**ASSIGNMENT**: When copying the listing below, skip every picture and keep each word as it stands.

────────────────────

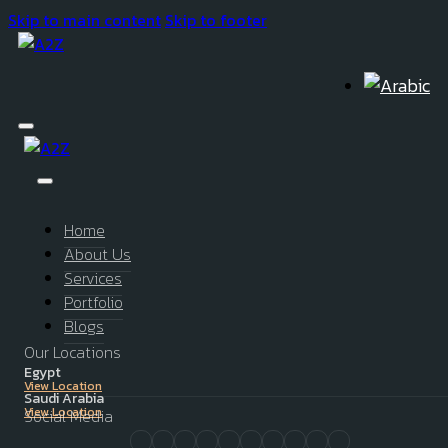
Skip to main content
Skip to footer
Home
About Us
Services
Portfolio
Blogs
Our Locations
Egypt
View Location
Saudi Arabia
View Location
Social Media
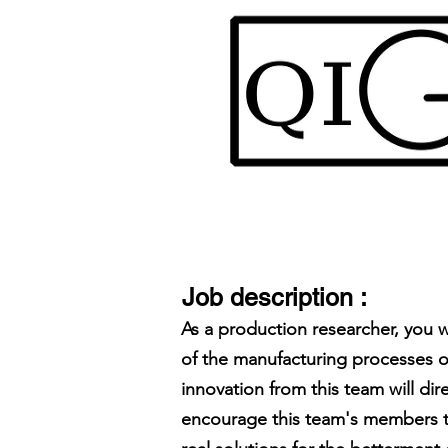
Job description :
As a production researcher, you 
of the manufacturing processes o
innovation from this team will di
encourage this team's members to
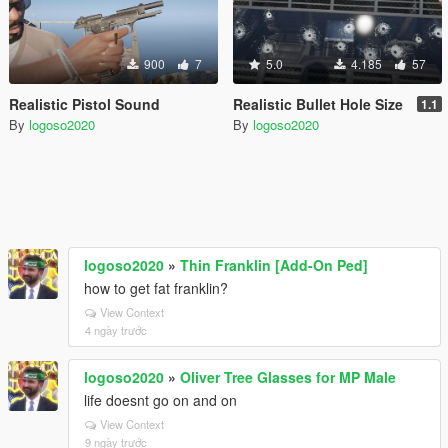
900
7
5.0
4.185
57
Realistic Pistol Sound
Realistic Bullet Hole Size
1.1
By
logoso2020
By
logoso2020
logoso2020
»
Thin Franklin [Add-On Ped]
how to get fat franklin?
View Context
4 ngày trước
logoso2020
»
Oliver Tree Glasses for MP Male
life doesnt go on and on
View Context
9 ngày trước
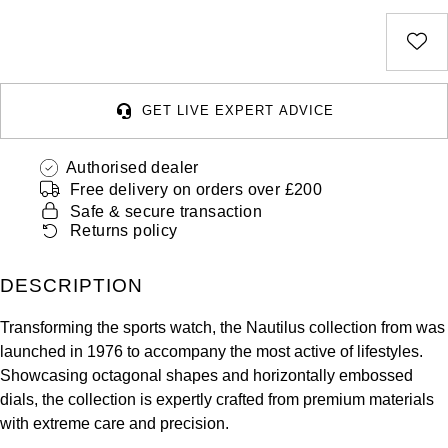
Deepsea
Lady Datejust
Pre-Owned IWC Schaffhausen
Breitling
TAG Heuer
Czapek
Explorer
Milgauss
Pre-Owned Blancpain
TAG Heuer
IWC Schaffhausen
DOXA
Explorer II
Oyster Perpetual
Pre-Owned Breguet
GET LIVE EXPERT ADVICE
IWC Schaffhausen
Jaeger-LeCoultre
Frederique Constant
GMT-Master II
Pearlmaster
Pre-Owned Chopard
Authorised dealer
Hublot
Piaget
Garmin
Free delivery on orders over £200
Lady Datejust
Sea-Dweller
Pre-Owned Panerai
Safe & secure transaction
Jaeger-LeCoultre
Vacheron Constantin
Gerald Charles
Returns policy
Land-Dweller
Sky-Dweller
Pre-Owned Rado
Panerai
Tissot
Girard-Perregaux
DESCRIPTION
Oyster Perpetual
Submariner
Pre-Owned Vacheron Constantin
Vacheron Constantin
Longines
Transforming the sports watch, the Nautilus collection from was
Glashütte Original
Sea-Dweller
Yacht-Master
Pre-Owned ZENITH
launched in 1976 to accompany the most active of lifestyles.
Piaget
View All Brands
Showcasing octagonal shapes and horizontally embossed
Grand Seiko
Sky-Dweller
Shop All Pre-Owned
dials, the collection is expertly crafted from premium materials
TUDOR
with extreme care and precision.
Gucci
Submariner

────────────────────

**WRITTEN REPLY**:
Skip to main content
Skip to footer
Home
About Us
Services
Portfolio
Blogs
Our Locations
Egypt
View Location
Saudi Arabia
View Location
Social Media
Job description :
As a production researcher, you 
of the manufacturing processes o
innovation from this team will di
encourage this team's members to
900
7
5.0
4.185
57
Realistic Pistol Sound
Realistic Bullet Hole Size
1.1
By
logoso2020
By
logoso2020
logoso2020
»
Thin Franklin [Add-On Ped]
how to get fat franklin?
View Context
4 ngày trước
logoso2020
»
Oliver Tree Glasses for MP Male
life doesnt go on and on
View Context
9 ngày trước
Deepsea
Lady Datejust
Pre-Owned IWC Schaffhausen
Breitling
TAG Heuer
Czapek
Explorer
Milgauss
Pre-Owned Blancpain
TAG Heuer
IWC Schaffhausen
DOXA
Explorer II
Oyster Perpetual
Pre-Owned Breguet
GET LIVE EXPERT ADVICE
IWC Schaffhausen
Jaeger-LeCoultre
Frederique Constant
GMT-Master II
Pearlmaster
Pre-Owned Chopard
Authorised dealer
Hublot
Piaget
Garmin
Free delivery on orders over £200
Lady Datejust
Sea-Dweller
Pre-Owned Panerai
Safe & secure transaction
Jaeger-LeCoultre
Vacheron Constantin
Gerald Charles
Returns policy
Land-Dweller
Sky-Dweller
Pre-Owned Rado
Panerai
Tissot
Girard-Perregaux
DESCRIPTION
Oyster Perpetual
Submariner
Pre-Owned Vacheron Constantin
Vacheron Constantin
Longines
Transforming the sports watch, the Nautilus collection from was
Glashütte Original
Sea-Dweller
Yacht-Master
Pre-Owned ZENITH
launched in 1976 to accompany the most active of lifestyles.
Piaget
View All Brands
Showcasing octagonal shapes and horizontally embossed
Grand Seiko
Sky-Dweller
Shop All Pre-Owned
dials, the collection is expertly crafted from premium materials
TUDOR
with extreme care and precision.
Gucci
Submariner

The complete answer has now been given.